When i was running OPNsense on a Protectli a year ago i had problems with poor performance on Wireguard. The recommendation was to enable this. Once i did that things moved a lot better.
-
AES-GCM doesn't require a hash for authentication, that's one of the reasons it's faster. You can remove that. It should just ignore it already though.
-
Ah yes. It was selected before, when I was using AES-CBC to work around the SG-1100/SafeXcel problem, and once I deselected AES-CBC and selected AES-GCM, the hash just stayed selected.
-
I'm already set to HiAdaptive on both sides. It doesn't make a difference in my test results.
-
@stephenw10 said in Just got a Protectli FW4C!:
AES-GCM doesn't require a hash for authentication, that's one of the reasons it's faster. You can remove that.

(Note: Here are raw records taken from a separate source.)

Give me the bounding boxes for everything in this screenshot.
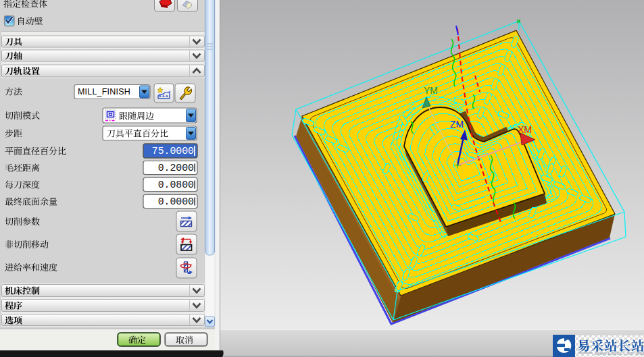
svg-text:Www.Easck.Com Webmaster: Www.Easck.Com Webmaster [595, 351, 644, 356]
svg-text:ZM: ZM [450, 119, 464, 130]
svg-text:0.0000: 0.0000 [158, 196, 194, 207]
svg-text:0.2000: 0.2000 [158, 163, 194, 173]
svg-text:YM: YM [424, 85, 438, 96]
svg-text:75.0000: 75.0000 [152, 146, 194, 157]
svg-text:XM: XM [518, 124, 532, 135]
svg-text:MILL_FINISH: MILL_FINISH [78, 87, 130, 97]
svg-text:0.0800: 0.0800 [158, 180, 194, 190]
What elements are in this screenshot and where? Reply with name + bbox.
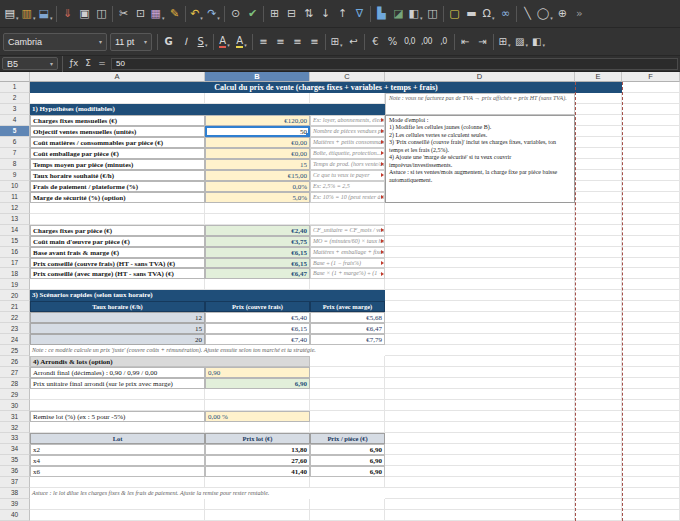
bold-icon[interactable]: G [160,32,177,52]
cell-F11[interactable] [622,192,680,203]
cell-D31[interactable] [385,411,575,422]
cell-C18[interactable]: Base × (1 + marge%) ÷ (1 − frais%) [310,268,385,279]
cell-A10[interactable]: Frais de paiement / plateforme (%) [30,181,205,192]
select-all-corner[interactable] [0,72,30,82]
cell-B21[interactable]: Prix (couvre frais) [205,301,310,312]
cell-C13[interactable] [310,214,385,225]
cell-D15[interactable] [385,236,575,247]
cell-B36[interactable]: 41,40 [205,466,310,477]
cell-A7[interactable]: Coût emballage par pièce (€) [30,148,205,159]
cell-D25[interactable] [385,345,575,356]
cell-E16[interactable] [575,247,622,258]
wrap-text-icon[interactable]: ↩ [345,32,362,52]
row-header-22[interactable]: 22 [0,312,30,323]
copy-icon[interactable]: ⊡ [132,3,149,25]
align-left-icon[interactable]: ≡ [255,32,272,52]
cell-D20[interactable] [385,290,575,301]
cell-A4[interactable]: Charges fixes mensuelles (€) [30,115,205,126]
row-header-6[interactable]: 6 [0,137,30,148]
row-header-18[interactable]: 18 [0,268,30,279]
insert-comment-icon[interactable]: ▢ [446,3,463,25]
cell-B14[interactable]: €2,40 [205,225,310,236]
cell-E12[interactable] [575,203,622,214]
cell-A20[interactable]: 3) Scénarios rapides (selon taux horaire… [30,290,385,301]
cell-F24[interactable] [622,334,680,345]
cell-F30[interactable] [622,400,680,411]
cell-D29[interactable] [385,389,575,400]
cell-F5[interactable] [622,126,680,137]
cell-D32[interactable] [385,422,575,433]
cell-B4[interactable]: €120,00 [205,115,310,126]
undo-icon[interactable]: ↶▾ [188,3,205,25]
cell-F18[interactable] [622,268,680,279]
cell-A24[interactable]: 20 [30,334,205,345]
cell-C5[interactable]: Nombre de pièces vendues par mois [310,126,385,137]
row-header-13[interactable]: 13 [0,214,30,225]
spelling-icon[interactable]: ✔ [244,3,261,25]
cell-E20[interactable] [575,290,622,301]
underline-icon[interactable]: S▾ [194,32,211,52]
cell-D14[interactable] [385,225,575,236]
cell-F23[interactable] [622,323,680,334]
cell-A26[interactable]: 4) Arrondis & lots (option) [30,356,310,367]
cell-F4[interactable] [622,115,680,126]
cell-F26[interactable] [622,356,680,367]
sort-icon[interactable]: ⇅ [300,3,317,25]
sum-icon[interactable]: Σ [81,57,95,70]
cell-E33[interactable] [575,433,622,444]
conditional-formatting-icon[interactable]: ◧▾ [530,32,547,52]
cell-C35[interactable]: 6,90 [310,455,385,466]
cell-C21[interactable]: Prix (avec marge) [310,301,385,312]
cell-C11[interactable]: Ex: 10% = 10 (peut rester à 0) [310,192,385,203]
align-right-icon[interactable]: ≡ [289,32,306,52]
cell-F9[interactable] [622,170,680,181]
percent-format-icon[interactable]: % [384,32,401,52]
column-header-E[interactable]: E [575,72,622,82]
cell-D18[interactable] [385,268,575,279]
cell-C14[interactable]: CF_unitaire = CF_mois / ventes_mois [310,225,385,236]
cell-B10[interactable]: 0,0% [205,181,310,192]
cell-F32[interactable] [622,422,680,433]
cell-E38[interactable] [575,488,622,499]
merge-cells-icon[interactable]: ⊞▾ [328,32,345,52]
cell-C40[interactable] [310,510,385,521]
row-header-5[interactable]: 5 [0,126,30,137]
cell-B30[interactable] [205,400,310,411]
cell-C12[interactable] [310,203,385,214]
currency-format-icon[interactable]: € [367,32,384,52]
row-header-19[interactable]: 19 [0,279,30,290]
row-header-37[interactable]: 37 [0,477,30,488]
cell-D34[interactable] [385,444,575,455]
redo-icon[interactable]: ↷▾ [205,3,222,25]
cell-F27[interactable] [622,367,680,378]
cell-F8[interactable] [622,159,680,170]
cell-F10[interactable] [622,181,680,192]
print-icon[interactable]: ▣ [76,3,93,25]
cell-C10[interactable]: Ex: 2,5% = 2,5 [310,181,385,192]
cell-F28[interactable] [622,378,680,389]
cell-B27[interactable]: 0,90 [205,367,310,378]
cell-F25[interactable] [622,345,680,356]
cell-A22[interactable]: 12 [30,312,205,323]
cell-C34[interactable]: 6,90 [310,444,385,455]
column-header-F[interactable]: F [622,72,680,82]
cell-D17[interactable] [385,258,575,269]
cell-E19[interactable] [575,279,622,290]
cell-A38[interactable]: Astuce : le lot dilue les charges fixes … [30,488,385,499]
cell-F40[interactable] [622,510,680,521]
cell-C19[interactable] [310,279,385,290]
cell-C26[interactable] [310,356,385,367]
font-size-combo[interactable]: 11 pt ▾ [110,33,152,51]
cell-C7[interactable]: Boîte, étiquette, protection... [310,148,385,159]
row-header-29[interactable]: 29 [0,389,30,400]
cell-B15[interactable]: €3,75 [205,236,310,247]
new-document-icon[interactable]: ▤▾ [3,3,20,25]
row-header-12[interactable]: 12 [0,203,30,214]
cell-B34[interactable]: 13,80 [205,444,310,455]
cell-D40[interactable] [385,510,575,521]
cell-D22[interactable] [385,312,575,323]
cell-F21[interactable] [622,301,680,312]
add-decimal-icon[interactable]: ,00 [418,32,435,52]
cell-E31[interactable] [575,411,622,422]
insert-column-icon[interactable]: ⊟ [283,3,300,25]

It should just ignore it already though.
Is this true for both Phase 1 and Phase 2? If yes, I'm curious as to why the Phase 1 setup has a selector for Hash if AES-GCM is chosen as the encryption:
-
It is true but it doesn't really matter at phase 1. The phase 2 config is what actually governs the traffic over the tunnel once it's established.
-
While I'm mulling over how to improve throughput on the MBT-2220 side, I thought I'd put the two FW4C units on the bench and try them out, side-by-side, with only 6' of cabling between them, <<<< 1 ms ping, and no other traffic:
The best I could achieve was 626 Mbps over a 10 hour period.
Things that puzzle me:
- Throughput seems to vary from run to run, despite there being very few variables in the setup.
- There is no internet traffic, no routing outside of the two units, and not even a switch (I have the two WAN ports connected with a cable at 2500BaseT).
- Sometimes a 10 second run will achieve ~720 Mbps
- Sometimes a 10 second run will achieve only ~300 Mbps
- CPU utilization on both sender and receiver get no higher than 80%, and core temps no higher than 61ºC, but I'm still getting significantly less than the ~980 Mbps reported by Protectli.
Things I fiddled with that made no improvement:
- NAT-T
- MSS Clamping
- Connecting the WAN ports through a 1000BaseT switch.
- This reduced throughput by maybe 5 Mbps, but that might be just sampling error.
- Unchecked all the "Disable . . . " checkboxes in System > Advanced > Networking > Network Interface
- iperf simultaneous connections, e.g. "-P 2" or "-P 4". No improvement, and significant degradation at > 4.
- iperf TCP window size, e.g. "-w 2M" or "-w 4M". No improvement.
- iperf direction, e.g. "-R". Performance is the same, and just as variable, in both directions.
Are there another tunables that might improve things in this type of lab scenario?
My real goal is to maximize application throughput in the real world, where I have 2 ISPs, 8 miles, and 10 msec of ping between my two locations, but first I want to optimize in the lab to see what's possible.
- Throughput seems to vary from run to run, despite there being very few variables in the setup.
-
@thewaterbug If you do just an iPerf test without VPN, what do you get?
I gotta be honest with you, I got a Protectli 2 port and 6 port. Inter-vlan at a house i can get around 970Mbps. Over a IPsec vlan where the remote site is capped at 200/10 i can saturate that link no issue. Local speedtests at each site i can cap the connection no issue.Could it be possible that your FW4C is a dud?
-
I didn't test through a port forward, and I took one of the units out of the lab, but I can do that test on Monday. I might also be using iperf incorrectly.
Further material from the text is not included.